Une instruction au long cours commence. Elle révèle une succession de manquements. La mycobactérie se trouvait dans le circuit d'eau de la clinique. Elle a été transmise aux patients via les instruments chirurgicaux. Pour certaines opérations, une partie du matériel était stérilisé à froid, et non à chaud. Par ailleurs, le rinçage des instruments s'effectuait au moyen d'eau filtrée, mais non stérile. Le procès s'ouvre finalement en 2009, devant le tribunal correctionnel de Paris.

Les accusés

En 2010, le jugement tombe. L'ancien directeur de la clinique, Pierre Sagnet, écope de quatre ans de prison, dont dix-huit mois ferme, et 50 000 euros d'amende. Le chirurgien Didier Bornert est condamné à deux ans de prison, dont six mois ferme, et 25 000 euros d'amende. Seuls ces deux condamnés font appel. Pour le troisième, le rhumatologue Patrick Béraud, la peine est de huit mois de prison avec sursis et de 10 000 euros d'amende, rapporte alors Le Point.

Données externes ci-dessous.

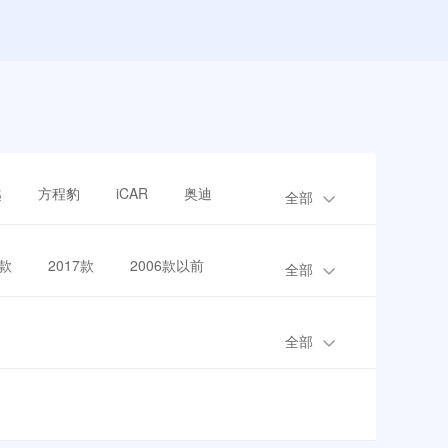
越
方程豹
iCAR
奥迪
全部
8款
2017款
2006款以前
全部
全部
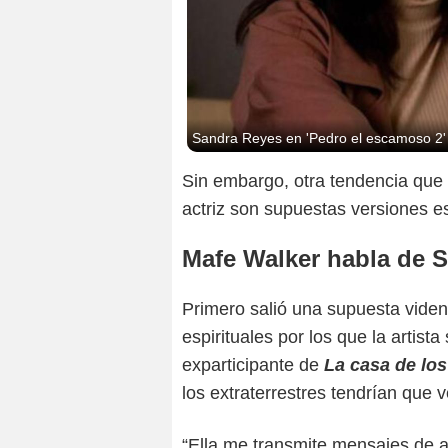
Sandra Reyes en 'Pedro el escamoso 2'
Sin embargo, otra tendencia que 
actriz son supuestas versiones es
Mafe Walker habla de 
Primero salió una supuesta viden
espirituales por los que la artist
exparticipante de
La casa de lo
los extraterrestres tendrían que v
“Ella me transmite mensajes de a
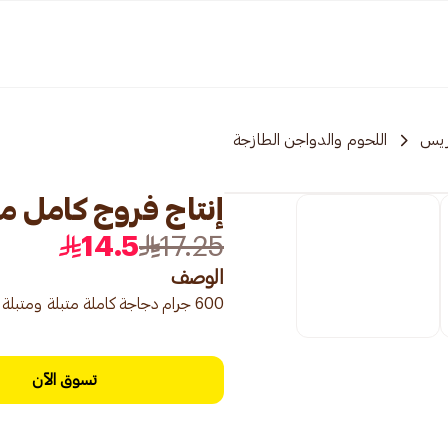
ريس
اللحوم والدواجن الطازجة
إنتاج فروج كامل متبل (ح
14.5
17.25
الوصف
600 جرام دجاجة كاملة متبلة ومتبلة ومبردة وجاهزة للتحميص أو الشواء.
تسوق الآن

Ils sont reconnus coupables de "blessures involontaires", de "tromperie" ainsi que, pour Pierre Sagnet, d'"omission de porter secours". "La rentabilité a été privilégiée par rapport à la sécurité des malades, pointe l'avocat général. Certains jours, le programme opératoire du docteur Bornert ne permettait pas de respecter les précautions, et il le savait." Le docteur Sagnet, lui, a "feint de combattre l'épidémie", pratiquant une "rétention d'information dévastatrice" pour les patients.

Le 12 juin 2013, la cour d'appel de Paris a revu à la baisse la condamnation des deux médecins, qui obtiennent cette fois du sursis. 

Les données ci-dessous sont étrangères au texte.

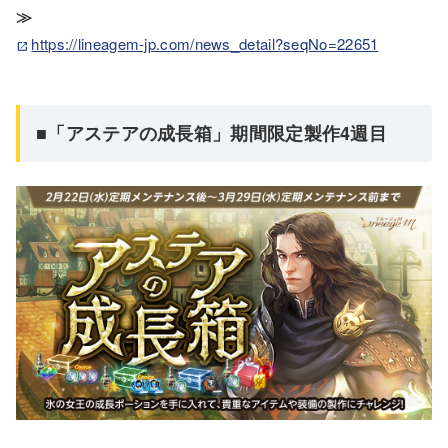
≫
https://lineagem-jp.com/news_detail?seqNo=22651
■「アステアの成長箱」期間限定製作4週目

La naissance d'une question de santé publique

Tout au long de ces années, les victimes de la Clinique du sport ont joué un rôle capital. Elles ont créé le Lien, une association d'information et d'aide aux victimes d'infections nosocomiales et d'accidents médicaux. Leur ténacité a abouti, en 2002, à l'adoption d'une loi, qui reconnaît le droit à l'indemnisation des victimes d'accidents médicaux et d'infections nosocomiales. 

L'affaire est "le premier scandale de contaminations à grande échelle dans un établissement hospitalier", note Le Monde. Un électrochoc. Les infections nosocomiales sont désormais considérées comme un problème de santé publique. La prévention a été renforcée. "Dans les hôpitaux, les règles d'hygiène ont été rendues plus strictes, avec utilisation de solutions hydro-alcooliques et lavage systématique des mains", explique le quotidien. Quant au ministère de la Santé, il mesure maintenant la qualité de l'hygiène dans les établissements de soins, souligne L'Express.

Ce problème n'est pas réglé pour autant. Dans sa dernière enquête, publiée fin mai et rapportée par Le Figaro, l'Institut de veille sanitaire révèle qu'en mai et juin 2012, un patient hospitalisé sur vingt (5,1%) présentait une ou plusieurs infections nosocomiales. Un chiffre légèrement supérieur à celui de 2006 (4,97%), date de la précédente enquête.